Simply using Tmax, however, does not solve remaining problems associated with (a) urbanization as cities will still be hotter in the day than the countryside, (b) the time-of-observation bias, (c) location changes, and (d) instrumental upgrades. With that in mind, it is further recommended that long-term datasets of hourly temperatures be digitized and investigated for use as indicators of climate variability and change as they avoid some of the problems inherent with the extrema of daily temperatures.

7 Conclusion

In this investigation we demonstrate a method to improve the surface temperature values for climate studies now based on daily high and low temperatures recorded during 24-h periods. Using the temporal metric of 5-day averages (pentads), we generated daily high and low temperatures (TMax and TMin) for 16 stations in the San Joaquin Valley of California, USA, in an attempt to document the influence of infrastructure expansion around the largest city in the sample, Fresno, over the period 1895 to 2019. Applying a breakpoint detection and adjustment technique based on statistical significance and intercomparing all stations with each other, we created an adjusted time series of all stations in which these shifts relative to other stations were removed.

Comparing Fresno versus the average of the much less-urbanized stations, we detected a significant warming in Fresno TMin values, especially over the 50-year period of its largest growth 1970–2019. It is clear that TMin in Fresno has been impacted by urbanization with an estimated effect of at least + 0.4 °C decade−1 as this is the amount our analysis suggests Fresno has warmed relative to the non-Fresno stations. Since there has likely been some urbanization impact on the non-Fresno stations, too, the value of + 0.4 °C decade−1 should be considered a lower bound on the influence of surface development on TMin around Fresno.

This result is consistent with boundary-layer theory; TMin occurs in a shallow nocturnal boundary layer that may be systematically disturbed through time, resulting in an increasing tendency for warm air above to be mixed to the surface (i.e., impeding the usual decoupling of the surface cool layer from warm air above). Factors that cause such increased mixing include (a) buildings which disrupt the vertical wind profile to prevent the decoupling between the cool surface layer and the warmer air above, (b) increases in thermal absorbing constituents such as aerosols or greenhouse gases which retard radiational cooling of the surface, and (c) changes in surface type to those more conducive to increasing heat content (e.g., vegetation to concrete) and keeping temperatures warmer through the night than otherwise would be the case. These all interact to redistribute the heat in the vertical profile from higher levels down to the surface, but do not increase the heat content in the total column by a meaningful amount. Since 1970, the trend of the time series of differences TMin minus TMax for Fresno was + 0.36 °C decade−1. The same metric for the non-Fresno stations was an insignificant − 0.08 °C decade−1, indicating again a warming rate for TMin unrelated to large-scale atmospheric forcing.
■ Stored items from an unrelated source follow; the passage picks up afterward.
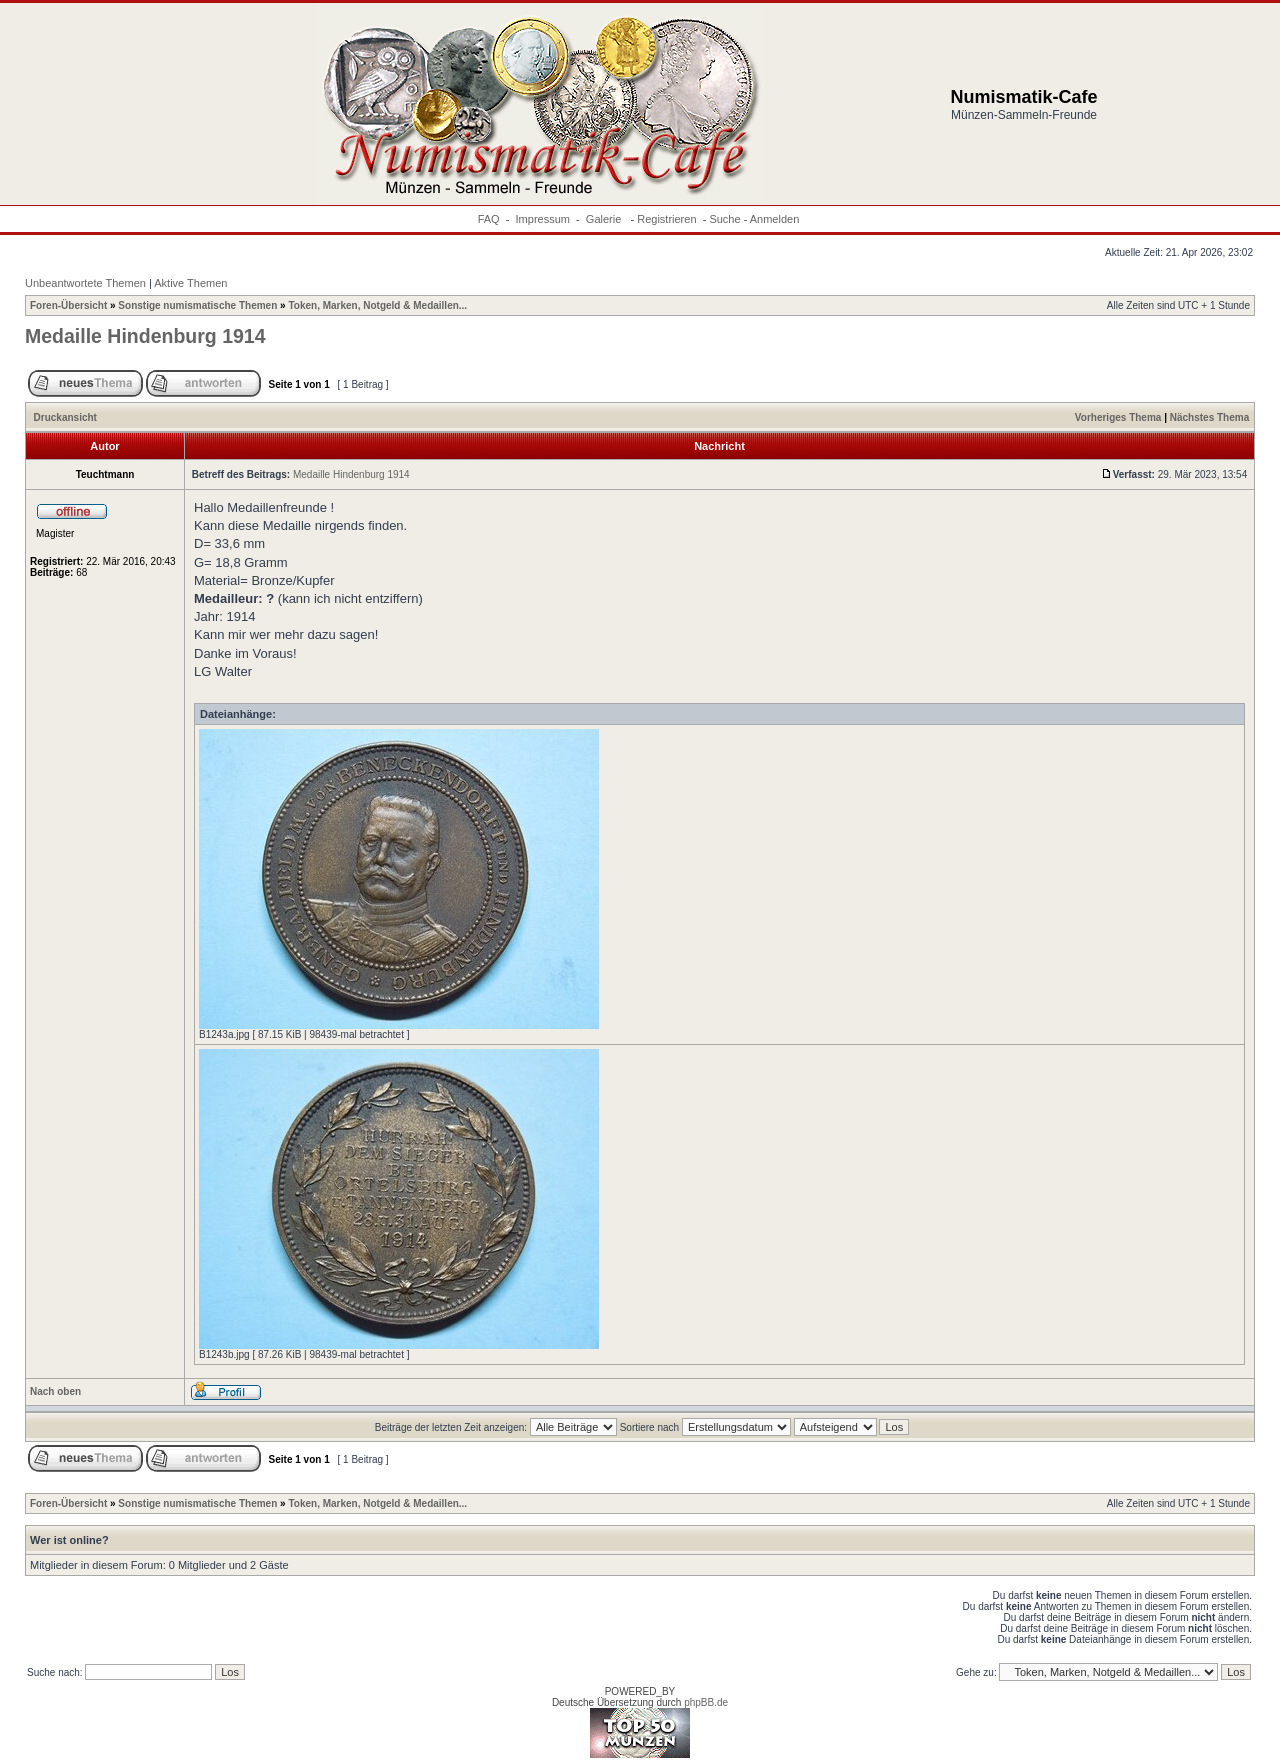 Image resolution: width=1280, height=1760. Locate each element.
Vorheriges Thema (1118, 417)
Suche (724, 219)
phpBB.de (706, 1702)
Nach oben (55, 1391)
The overall TMax trend for Fresno and the non-Fresno stations during the period 1895–2019 was negligible, + 0.01 and − 0.05 °C decade−1, respectively, with an estimated error of ± 0.10 °C decade−1. This is an indication that the larger scale climate variations have not experienced any unusual change since 1895 in this region. We also demonstrated that there may be value in hourly readings of temperature as they avoid some of the convoluted impacts on the metrics such as TMax and TMin.